Bupropion (Wellbutrin) is an excellent choice; it is available in the generic form and can be dosed daily using Wellbutrin XL. Mirtazapine (Remeron) is dosed nightly secondary to its sedative effects. The sedation can alleviate the patient’s insomnia and the patient’s use of diphenhydramine can be stopped. Trazodone is not a good option. To treat depression, trazodone is dosed twice or three times a day and is also highly sedating.
These medications are rarely ordered secondary to their plethora of drug and food interactions and side effects. MAO-inhibitors block monoamine oxidase. There are two types of monoamine oxidase, MAO-A and MAO-B. Hypertensive crisis can occur in patients who take MAO-inhibitors that block MAO-A in the gut and consume foods high in tyramine. Tyramine-rich foods are “aged” such as cheese and certain types of meat.
MAO-inhibitors can also cause dizziness, dry mouth, urinary incontinence, headache, and hypotension.
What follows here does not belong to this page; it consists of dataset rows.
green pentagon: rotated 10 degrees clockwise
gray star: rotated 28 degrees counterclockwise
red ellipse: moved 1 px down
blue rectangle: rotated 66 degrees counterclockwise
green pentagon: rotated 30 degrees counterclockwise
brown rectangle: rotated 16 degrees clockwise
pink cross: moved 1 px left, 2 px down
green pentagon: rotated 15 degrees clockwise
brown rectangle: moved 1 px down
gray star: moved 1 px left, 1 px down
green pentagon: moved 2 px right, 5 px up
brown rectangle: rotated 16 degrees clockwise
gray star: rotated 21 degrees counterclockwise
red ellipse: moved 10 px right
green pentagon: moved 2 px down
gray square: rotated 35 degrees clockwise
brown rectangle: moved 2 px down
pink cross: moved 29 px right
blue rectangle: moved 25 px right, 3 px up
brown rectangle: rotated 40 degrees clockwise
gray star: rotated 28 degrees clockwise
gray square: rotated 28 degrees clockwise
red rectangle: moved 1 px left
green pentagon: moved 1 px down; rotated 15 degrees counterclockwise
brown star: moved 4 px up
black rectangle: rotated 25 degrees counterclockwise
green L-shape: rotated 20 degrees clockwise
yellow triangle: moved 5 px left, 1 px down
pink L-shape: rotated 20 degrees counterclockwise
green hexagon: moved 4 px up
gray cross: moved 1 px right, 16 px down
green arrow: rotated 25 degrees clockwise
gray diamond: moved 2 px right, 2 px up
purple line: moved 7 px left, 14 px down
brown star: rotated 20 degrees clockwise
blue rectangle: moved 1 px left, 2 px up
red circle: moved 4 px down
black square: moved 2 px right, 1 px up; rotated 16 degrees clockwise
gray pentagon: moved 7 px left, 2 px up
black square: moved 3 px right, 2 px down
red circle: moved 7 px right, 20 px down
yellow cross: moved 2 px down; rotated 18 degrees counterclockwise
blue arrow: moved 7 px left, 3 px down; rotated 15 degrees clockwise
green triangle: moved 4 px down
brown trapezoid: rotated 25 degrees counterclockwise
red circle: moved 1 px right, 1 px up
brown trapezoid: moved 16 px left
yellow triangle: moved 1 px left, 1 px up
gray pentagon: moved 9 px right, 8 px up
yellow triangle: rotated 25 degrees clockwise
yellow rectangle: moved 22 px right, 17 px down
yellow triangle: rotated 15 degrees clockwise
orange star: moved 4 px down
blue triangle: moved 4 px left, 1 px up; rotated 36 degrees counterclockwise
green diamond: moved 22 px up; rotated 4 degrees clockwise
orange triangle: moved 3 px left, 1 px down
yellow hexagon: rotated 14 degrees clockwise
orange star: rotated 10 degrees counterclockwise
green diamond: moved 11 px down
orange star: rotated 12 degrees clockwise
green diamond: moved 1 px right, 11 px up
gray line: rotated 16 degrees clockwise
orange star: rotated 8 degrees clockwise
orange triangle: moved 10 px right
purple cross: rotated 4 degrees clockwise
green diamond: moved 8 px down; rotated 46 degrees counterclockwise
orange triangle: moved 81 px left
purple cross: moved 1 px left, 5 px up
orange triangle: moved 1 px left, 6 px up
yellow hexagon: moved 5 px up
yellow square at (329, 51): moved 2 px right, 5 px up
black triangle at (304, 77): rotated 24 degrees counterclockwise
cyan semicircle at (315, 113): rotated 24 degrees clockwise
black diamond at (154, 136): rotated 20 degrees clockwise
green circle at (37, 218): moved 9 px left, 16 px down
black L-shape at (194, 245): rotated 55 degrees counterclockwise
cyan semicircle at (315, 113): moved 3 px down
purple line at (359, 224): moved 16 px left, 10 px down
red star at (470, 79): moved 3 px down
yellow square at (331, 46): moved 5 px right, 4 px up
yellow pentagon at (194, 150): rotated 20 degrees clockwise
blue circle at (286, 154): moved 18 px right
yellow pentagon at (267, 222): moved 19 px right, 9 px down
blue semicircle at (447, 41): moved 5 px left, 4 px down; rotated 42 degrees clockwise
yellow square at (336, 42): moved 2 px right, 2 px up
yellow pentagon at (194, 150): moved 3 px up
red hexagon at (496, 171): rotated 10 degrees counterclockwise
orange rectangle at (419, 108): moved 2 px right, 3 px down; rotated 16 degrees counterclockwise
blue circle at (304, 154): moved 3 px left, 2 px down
4. Making a recommendation
You call the attending physician and discuss your findings. It’s important that you don’t infer that the antidepressant causes the GI bleeding. However, you can point out that Celexa can increase the risk of GI bleeding in this patient. Since starting Celexa, she has had two hospital admissions of hematemesis. It will be wise to switch to another antidepressant (Wellbutrin XL daily or Mirtazapine nightly), or to add a proton-pump inhibitor with Celexa.
The EGD shows an ulcer with a clean base. The liver ultrasound reveals gallstones. Other than the patient’s INR of 1.6, there is no other evidence of liver failure. The patient is discharged back to the nursing home with her previous medications except with the addition of Protonix 40 mg daily. Celexa is held. She is to follow-up with her primary physician.
Wang YP, Chen YT, Tsai CF, Li SY, Luo JC, Wang SJ, et al. Short-Term Use of Serotonin Reuptake Inhibitors and Risk of Upper Gastrointestinal Bleeding. Am J Psychiatry. Sep 13 2013.